Euclids Algorithm for polynomials and a greatest common divisor

I have question about a problem I've encountered while attempting to solve an exercise (it's from an exercise in a homework series).

Suppose we have two polynomials $f$ and $g$ (presumably over the reals, although the field over which these polynomials are defined isn't mentioned explicitly). Assume that deg($g$) > 1. Then there exist polynomals $q_1,r_1$ such that $f = q_1 g + r_1$. We can now repeat the polynomial divison, which gives $g = q_2 r_1 + r_2$ for polynomials $q_3,r_3$ and $r_1 = q_4 r_2 + r_4$ for polynomials $q_4,r_4$, etcetera. At some point we get $r_{p-2} = q_{p}r_{p-1} + r_p$ and $r_{p-1} = q_{p+1} r_p$. I now want to show that $r_p$ is the greatest common divisor of $f$ and $g$.

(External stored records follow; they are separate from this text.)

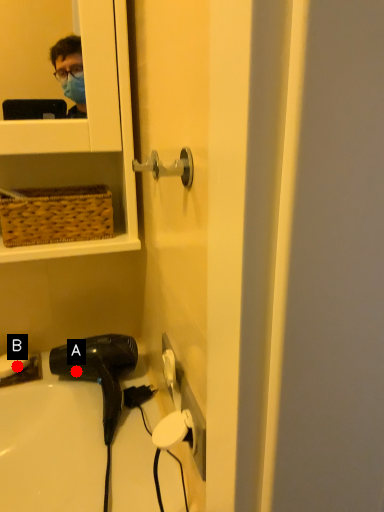 Question: Two points are circled on the image, labeled by A and B beside each circle. Which of the following is the closest to the observer?

Choices:
 (A) A is closer
 (B) B is closer

Answer: (A) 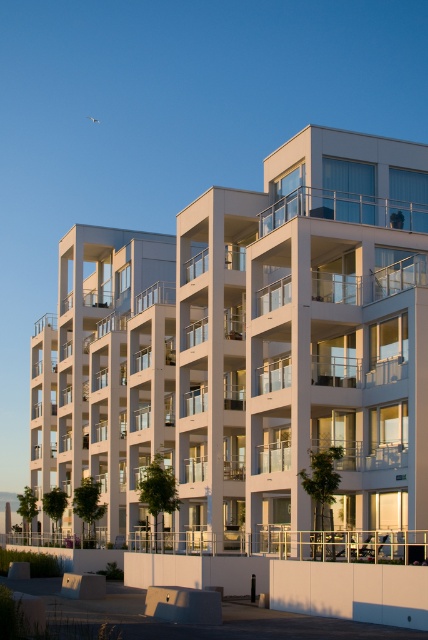 Looking at this image, can you confirm if white smooth building at center is bigger than clear glass balcony at upper center?

Correct, white smooth building at center is larger in size than clear glass balcony at upper center.

Between white smooth building at center and clear glass balcony at upper center, which one appears on the left side from the viewer's perspective?

Positioned to the left is white smooth building at center.

Is point (386, 419) farther from camera compared to point (416, 216)?

No, it is in front of (416, 216).

This screenshot has height=640, width=428. I want to click on white smooth building at center, so click(x=252, y=356). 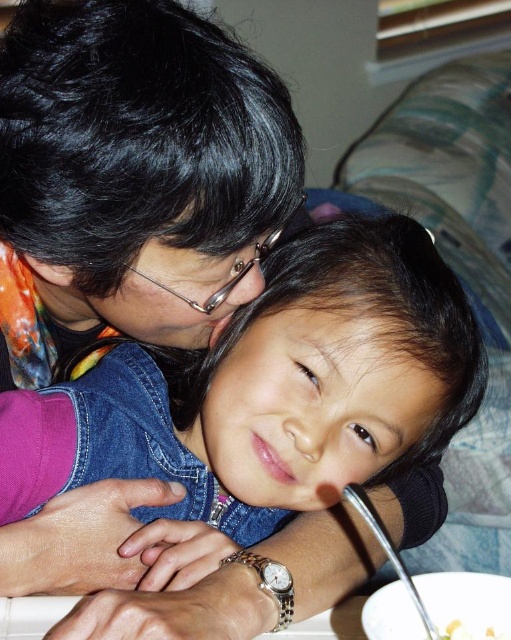 You are a photographer trying to capture a closeup of the metallic frame glasses at upper center and the yellow matte food at lower right. Since you can only focus on one object at a time, which object should you choose to ensure it appears larger in the photo?

You should focus on the metallic frame glasses at upper center because it is bigger than the yellow matte food at lower right, so it will appear larger in the photo.

You are a photographer setting up a shot of the scene. The denim at center and the yellow matte food at lower right are both important elements. To ensure both are in focus, where should you position the camera relative to the table?

The denim at center is above the yellow matte food at lower right, so positioning the camera at eye level with the table would keep both elements in focus as they are vertically aligned.

You are a photographer trying to capture a closeup of the denim at center. Based on the coordinates provided, where should you focus your camera lens?

The denim at center is located at coordinates point (267, 397), so you should focus your camera lens at that exact point to capture the closeup. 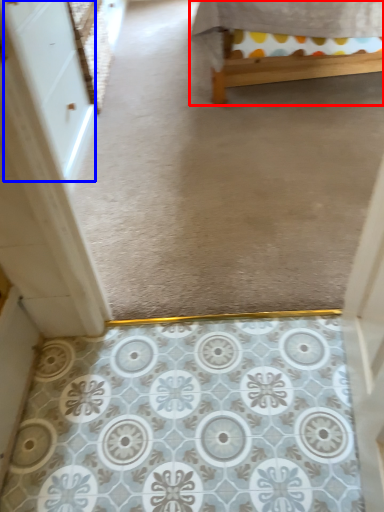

I have already showed (I think) that $r_p$ divides both $f$ and $g$ by writing the equations in matrixform, giving $$\left(\begin{array}{c}f\\g\end{array}\right) = \Pi_{i=1}^{p+2}\left(\begin{array}{cc} q_{i} & 1 \\ 1 & 0 \end{array}\right) \left(\begin{array}{c}r_p\\0\end{array}\right)$$ But now I want to show that $r_p$ is the greatest divisor. I think the best way to do it is to assume that there is some $\tilde{r}_p$ which also divides $f$ and $g$ but which has a degree larger than $r_p$. At this moment I'm not sure how to proceed (I'm a bit rusty on my abstract algebra). I feel that the solution is obvious but I'm not seeing it. How is this sort of problem best handled?

Answer

Those matrices are all invertible, which means that $r_p$ is a combination of $f$ and $g$. Hence every divisor of $f$ and $g$ also divides $r_p$.